6. How did researchers study how these snakes have adapted? 

A research team took some baby snakes from Carnac Island and compared them with a group taken from the mainland. They then divided them in to two further groups. To one group they fed small mice and the other large mice.

As the snakes matured and approached adulthood, they looked investigated their heads using a high-resolution version of a medical CT scanner. As they took measurements of the different skull bones, they discovered that the island and mainland groups had responded to different sized prey. 

Regardless of whether they were fed small or large prey the mainland snakes showed the same head shape. But Carnac Island snakes showed that those fed large prey developed a much bigger bite, with longer jaw bones, particularly in the lower jaw and palate!

These skull bones had reacted to drastic dietary change.

7. Why are the snakes from Carnac Island called ‘Easy-gainers’?

Some people struggle to build up muscle from weight training at the gym whilst some people can quickly build up muscle. The ones who build up muscle easily are called ‘Easy-gainers whilst the others who find it harder are called ‘hard-gainers’.

The snakes from Carnac Island are easy-gainers as they have a stronger genetic/intrinsic capability to change shape in response to the stimulus of large prey.

In any population in the animal kingdom some individuals have more plasticity than others. Those trapped on Carnac Island they are forced to survive by having seagull chicks as their food source. The more ‘plastic’ snakes that can develop the biggest bites are more likely to survive and pass down to their offspring their easy gainer genes.

In just a few generations, the whole population of tiger snakes would become easy-gainers in less than 100 years.

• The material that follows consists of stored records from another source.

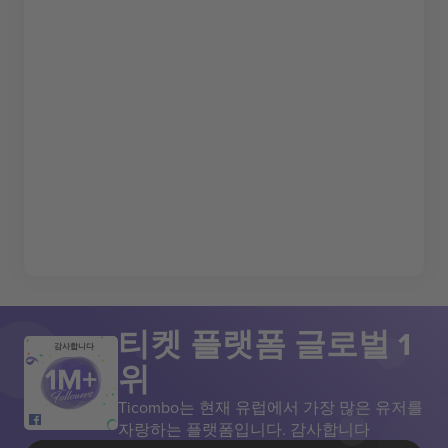
티켓 플랫폼 글로벌 1
감사합니다
위
Ticombo는 현재 유럽에서 가장 많은 유저를
자랑하는 플랫폼입니다. 감사합니다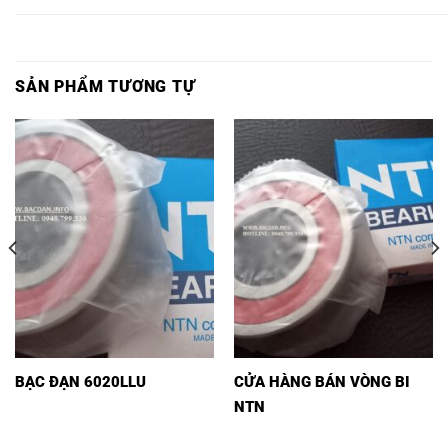
SẢN PHẨM TƯƠNG TỰ
BẠC ĐẠN 6020LLU
CỬA HÀNG BÁN VÒNG BI
NTN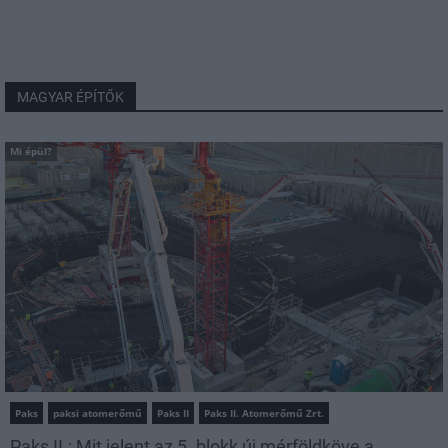
MAGYAR ÉPÍTŐK
Mi épül?
Paks
paksi atomerőmű
Paks II
Paks II. Atomerőmű Zrt.
Paks II.: Mit jelent az 5. blokk új mérföldköve a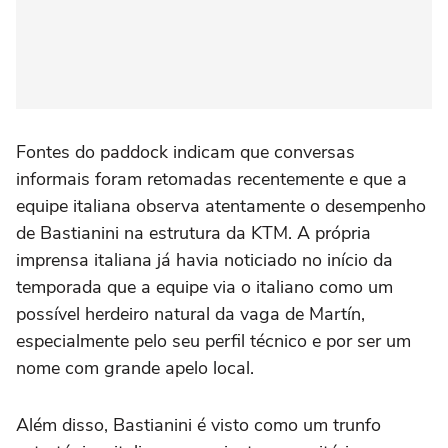
Fontes do paddock indicam que conversas
informais foram retomadas recentemente e que a
equipe italiana observa atentamente o desempenho
de Bastianini na estrutura da KTM. A própria
imprensa italiana já havia noticiado no início da
temporada que a equipe via o italiano como um
possível herdeiro natural da vaga de Martín,
especialmente pelo seu perfil técnico e por ser um
nome com grande apelo local.
Além disso, Bastianini é visto como um trunfo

8. Why are the tiger snakes of Carnac Island blind?

Weirdly most of the snakes on Carnac Island are blind but they are not blind from birth!

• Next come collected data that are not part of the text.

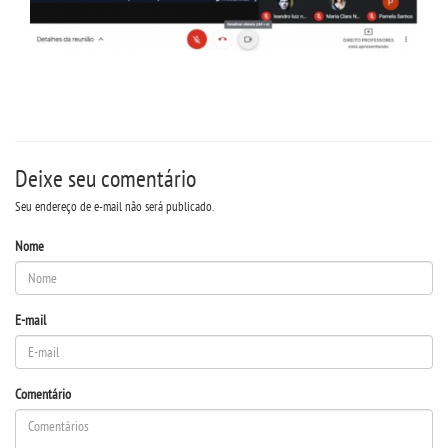
UNIESP
CONTATO
IMPRENSA
Deixe seu comentário
TRABALHE CONOSCO
Seu endereço de e-mail não será publicado.
Nome
OUVIDORIA
E-mail
Comentário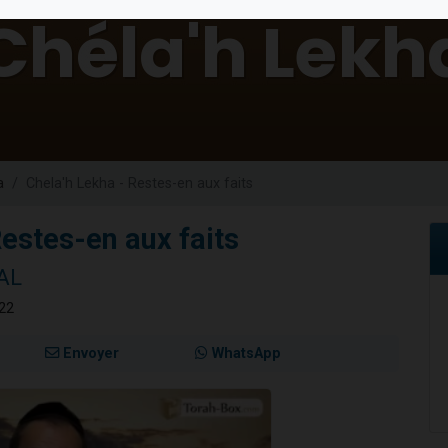
de donner son Maasser
49 places pour étudier en groupe sur Zoom
ent de donner son Maasser
es viennent de faire un don pour 5 enfants déjà orphelins risquent de perdre
viennent de nous rejoindre sur WhatsApp
a
Chela'h Lekha - Restes-en aux faits
Restes-en aux faits
AL
022
Envoyer
WhatsApp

Making the snakes even more unique is that the majority of male adult snakes have had their eyes pecked out by parent seagulls trying to protect their chicks from being their meal.

Strangely the snakes cope well even if they have lost their sight from these aerial attacks. They adapt by sticking their tongues out until they bumped into their prey!

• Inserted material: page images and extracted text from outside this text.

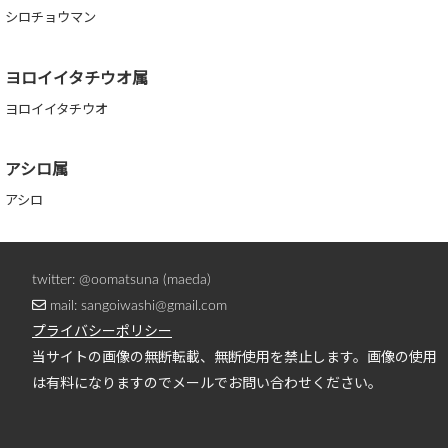
シロチョウマン
ヨロイイタチウオ属
ヨロイイタチウオ
アシロ属
アシロ
twitter: @oomatsuna (maeda)
mail: sangoiwashi@gmail.com
プライバシーポリシー
当サイトの画像の無断転載、無断使用を禁止します。画像の使用
は有料になりますのでメールでお問い合わせください。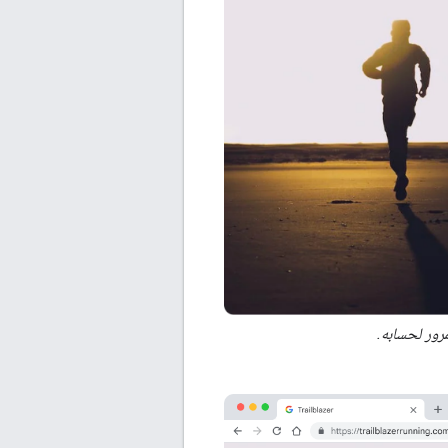
رور لحسابه.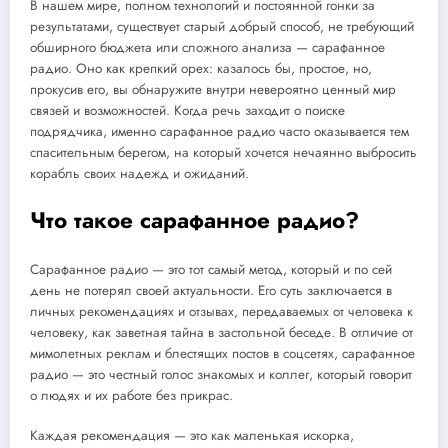
В нашем мире, полном технологий и постоянной гонки за
результатами, существует старый добрый способ, не требующий
обширного бюджета или сложного анализа — сарафанное
радио. Оно как крепкий орех: казалось бы, простое, но,
прокусив его, вы обнаружите внутри невероятно ценный мир
связей и возможностей. Когда речь заходит о поиске
подрядчика, именно сарафанное радио часто оказывается тем
спасительным берегом, на который хочется нечаянно выбросить
корабль своих надежд и ожиданий.
Что такое сарафанное радио?
Сарафанное радио — это тот самый метод, который и по сей
день не потерял своей актуальности. Его суть заключается в
личных рекомендациях и отзывах, передаваемых от человека к
человеку, как заветная тайна в застольной беседе. В отличие от
мимолетных реклам и блестящих постов в соцсетях, сарафанное
радио — это честный голос знакомых и коллег, который говорит
о людях и их работе без прикрас.
Каждая рекомендация — это как маленькая искорка,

Normal sighted snakes also take-out fast-moving prey like lizards and mice but the helpless seagull chicks are easy prey for the blind snakes.

The blind snakes continue to feed, grow, and reproduce successfully proving that the loss of vision has not reduced their body condition or rate of growth or even their survival. 

9. How do the Tiger snakes survive with very little water on the island?

The tiger snakes of Carnac Island are intriguing because of their ability to survive with almost no fresh water on the island.  Adapting their behaviour to survive in what essentially is a desert island with no running or fresh water source is helped by their ability to have grown larger jaws to capture these silver gull chicks.

With no human inhabitants and now predator’s native to the island the tiger snake population has thrived

10. What is the safest way to visit Carnac Island?

Due to this small 19 hectares having more than 400 tiger snakes, plus numerous juveniles the safest way to visit the island is to do a day trip on a boat.

Renowned for the sea lion population and numerous bird visitors are warned that if they do set foot on the island to stay on the beach and not to venture inland.

With an average of three tiger snakes per 25 square metres, if a sighting of one of them occurred clearly it is best to keep a safe distance from their deadly venom! Tiger snakes are mistakenly thought of to be aggressive, but they do not chase people and will try and flee is they spot someone.

Due to them changing in shape of their jaws, so that they could effortlessly change capture and eat whole seabird chicks is a reason why tiger snakes have been so successful colonising the island.